__WORK ORDER__: Retype the data that follows line by line, exactly, and leave its pictures out.

[[ RECORDS FOR THIS TASK open ]]

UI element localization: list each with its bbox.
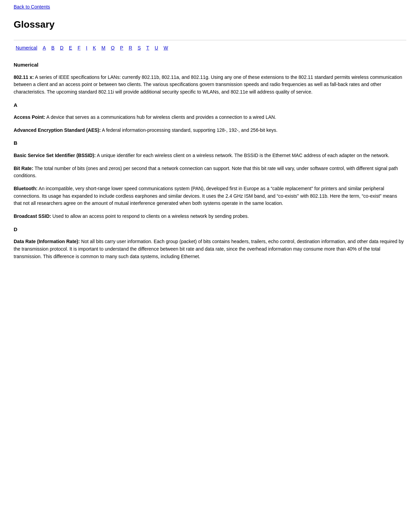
- nav-item-m[interactable]: M: [99, 44, 108, 52]
- nav-item-s[interactable]: S: [136, 44, 143, 52]
- section-header-d: D: [14, 226, 406, 234]
- page-title: Glossary: [14, 17, 406, 32]
- term-name: 802.11 x:: [14, 74, 34, 80]
- term-paragraph: Bit Rate: The total number of bits (ones…: [14, 165, 406, 180]
- term-block: Basic Service Set Identifier (BSSID): A …: [14, 152, 406, 159]
- nav-item-b[interactable]: B: [49, 44, 56, 52]
- term-paragraph: Access Point: A device that serves as a …: [14, 114, 406, 121]
- term-definition: A device that serves as a communications…: [45, 114, 276, 120]
- index-nav: NumericalABDEFIKMOPRSTUW: [14, 40, 406, 52]
- nav-item-k[interactable]: K: [91, 44, 98, 52]
- section-a: AAccess Point: A device that serves as a…: [14, 101, 406, 134]
- nav-item-r[interactable]: R: [127, 44, 134, 52]
- term-definition: An incompatible, very short-range lower …: [14, 186, 397, 206]
- term-block: Advanced Encryption Standard (AES): A fe…: [14, 127, 406, 134]
- term-name: Broadcast SSID:: [14, 213, 51, 219]
- nav-item-u[interactable]: U: [153, 44, 160, 52]
- nav-item-p[interactable]: P: [118, 44, 125, 52]
- term-name: Advanced Encryption Standard (AES):: [14, 127, 101, 133]
- term-paragraph: Broadcast SSID: Used to allow an access …: [14, 213, 406, 220]
- nav-item-d[interactable]: D: [58, 44, 66, 52]
- nav-item-e[interactable]: E: [67, 44, 74, 52]
- nav-item-a[interactable]: A: [41, 44, 48, 52]
- term-block: Broadcast SSID: Used to allow an access …: [14, 213, 406, 220]
- term-name: Bit Rate:: [14, 166, 33, 171]
- term-block: Bluetooth: An incompatible, very short-r…: [14, 185, 406, 207]
- content-area: Numerical802.11 x: A series of IEEE spec…: [14, 61, 406, 260]
- section-header-b: B: [14, 139, 406, 147]
- term-definition: A unique identifier for each wireless cl…: [96, 153, 389, 158]
- term-block: Access Point: A device that serves as a …: [14, 114, 406, 121]
- term-paragraph: Bluetooth: An incompatible, very short-r…: [14, 185, 406, 207]
- term-definition: A federal information-processing standar…: [101, 127, 278, 133]
- term-paragraph: 802.11 x: A series of IEEE specification…: [14, 74, 406, 96]
- back-to-contents-link[interactable]: Back to Contents: [14, 3, 50, 11]
- term-name: Basic Service Set Identifier (BSSID):: [14, 153, 96, 158]
- section-b: BBasic Service Set Identifier (BSSID): A…: [14, 139, 406, 220]
- term-name: Bluetooth:: [14, 186, 38, 191]
- term-definition: The total number of bits (ones and zeros…: [14, 166, 398, 179]
- term-paragraph: Advanced Encryption Standard (AES): A fe…: [14, 127, 406, 134]
- term-definition: A series of IEEE specifications for LANs…: [14, 74, 402, 95]
- section-d: DData Rate (Information Rate): Not all b…: [14, 226, 406, 261]
- nav-item-o[interactable]: O: [109, 44, 117, 52]
- nav-item-w[interactable]: W: [162, 44, 170, 52]
- section-numerical: Numerical802.11 x: A series of IEEE spec…: [14, 61, 406, 96]
- term-block: Data Rate (Information Rate): Not all bi…: [14, 238, 406, 260]
- term-block: 802.11 x: A series of IEEE specification…: [14, 74, 406, 96]
- term-paragraph: Basic Service Set Identifier (BSSID): A …: [14, 152, 406, 159]
- nav-item-f[interactable]: F: [75, 44, 83, 52]
- nav-item-i[interactable]: I: [84, 44, 89, 52]
- nav-item-t[interactable]: T: [144, 44, 151, 52]
- section-header-a: A: [14, 101, 406, 109]
- term-definition: Used to allow an access point to respond…: [51, 213, 249, 219]
- term-name: Data Rate (Information Rate):: [14, 239, 80, 244]
- nav-item-numerical[interactable]: Numerical: [14, 44, 39, 52]
- term-name: Access Point:: [14, 114, 45, 120]
- term-block: Bit Rate: The total number of bits (ones…: [14, 165, 406, 180]
- term-paragraph: Data Rate (Information Rate): Not all bi…: [14, 238, 406, 260]
- section-header-numerical: Numerical: [14, 61, 406, 69]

[[ RECORDS FOR THIS TASK closed ]]

__RESPONSE TO THIS TASK__:
UI element localization: list each with its bbox.
- nav-item-m[interactable]: M: [99, 44, 108, 52]
- nav-item-s[interactable]: S: [136, 44, 143, 52]
- section-header-d: D: [14, 226, 406, 234]
- page-title: Glossary: [14, 17, 406, 32]
- term-name: 802.11 x:: [14, 74, 34, 80]
- term-paragraph: Bit Rate: The total number of bits (ones…: [14, 165, 406, 180]
- term-block: Basic Service Set Identifier (BSSID): A …: [14, 152, 406, 159]
- nav-item-b[interactable]: B: [49, 44, 56, 52]
- term-paragraph: Access Point: A device that serves as a …: [14, 114, 406, 121]
- term-definition: A device that serves as a communications…: [45, 114, 276, 120]
- index-nav: NumericalABDEFIKMOPRSTUW: [14, 40, 406, 52]
- nav-item-k[interactable]: K: [91, 44, 98, 52]
- section-a: AAccess Point: A device that serves as a…: [14, 101, 406, 134]
- nav-item-r[interactable]: R: [127, 44, 134, 52]
- term-definition: An incompatible, very short-range lower …: [14, 186, 397, 206]
- term-block: Advanced Encryption Standard (AES): A fe…: [14, 127, 406, 134]
- term-name: Broadcast SSID:: [14, 213, 51, 219]
- nav-item-u[interactable]: U: [153, 44, 160, 52]
- nav-item-p[interactable]: P: [118, 44, 125, 52]
- term-name: Advanced Encryption Standard (AES):: [14, 127, 101, 133]
- term-paragraph: Broadcast SSID: Used to allow an access …: [14, 213, 406, 220]
- nav-item-d[interactable]: D: [58, 44, 66, 52]
- nav-item-e[interactable]: E: [67, 44, 74, 52]
- nav-item-a[interactable]: A: [41, 44, 48, 52]
- term-block: Broadcast SSID: Used to allow an access …: [14, 213, 406, 220]
- term-name: Bit Rate:: [14, 166, 33, 171]
- term-block: Bluetooth: An incompatible, very short-r…: [14, 185, 406, 207]
- content-area: Numerical802.11 x: A series of IEEE spec…: [14, 61, 406, 260]
- section-header-b: B: [14, 139, 406, 147]
- term-definition: A unique identifier for each wireless cl…: [96, 153, 389, 158]
- term-block: Access Point: A device that serves as a …: [14, 114, 406, 121]
- term-paragraph: Bluetooth: An incompatible, very short-r…: [14, 185, 406, 207]
- term-definition: A federal information-processing standar…: [101, 127, 278, 133]
- term-paragraph: 802.11 x: A series of IEEE specification…: [14, 74, 406, 96]
- back-to-contents-link[interactable]: Back to Contents: [14, 3, 50, 11]
- term-name: Basic Service Set Identifier (BSSID):: [14, 153, 96, 158]
- section-b: BBasic Service Set Identifier (BSSID): A…: [14, 139, 406, 220]
- term-name: Bluetooth:: [14, 186, 38, 191]
- term-definition: The total number of bits (ones and zeros…: [14, 166, 398, 179]
- term-paragraph: Advanced Encryption Standard (AES): A fe…: [14, 127, 406, 134]
- term-definition: A series of IEEE specifications for LANs…: [14, 74, 402, 95]
- section-d: DData Rate (Information Rate): Not all b…: [14, 226, 406, 261]
- nav-item-o[interactable]: O: [109, 44, 117, 52]
- nav-item-w[interactable]: W: [162, 44, 170, 52]
- section-numerical: Numerical802.11 x: A series of IEEE spec…: [14, 61, 406, 96]
- term-block: Data Rate (Information Rate): Not all bi…: [14, 238, 406, 260]
- term-block: 802.11 x: A series of IEEE specification…: [14, 74, 406, 96]
- term-paragraph: Basic Service Set Identifier (BSSID): A …: [14, 152, 406, 159]
- nav-item-f[interactable]: F: [75, 44, 83, 52]
- nav-item-i[interactable]: I: [84, 44, 89, 52]
- nav-item-t[interactable]: T: [144, 44, 151, 52]
- section-header-a: A: [14, 101, 406, 109]
- term-definition: Used to allow an access point to respond…: [51, 213, 249, 219]
- term-name: Data Rate (Information Rate):: [14, 239, 80, 244]
- nav-item-numerical[interactable]: Numerical: [14, 44, 39, 52]
- term-name: Access Point:: [14, 114, 45, 120]
- term-block: Bit Rate: The total number of bits (ones…: [14, 165, 406, 180]
- term-paragraph: Data Rate (Information Rate): Not all bi…: [14, 238, 406, 260]
- section-header-numerical: Numerical: [14, 61, 406, 69]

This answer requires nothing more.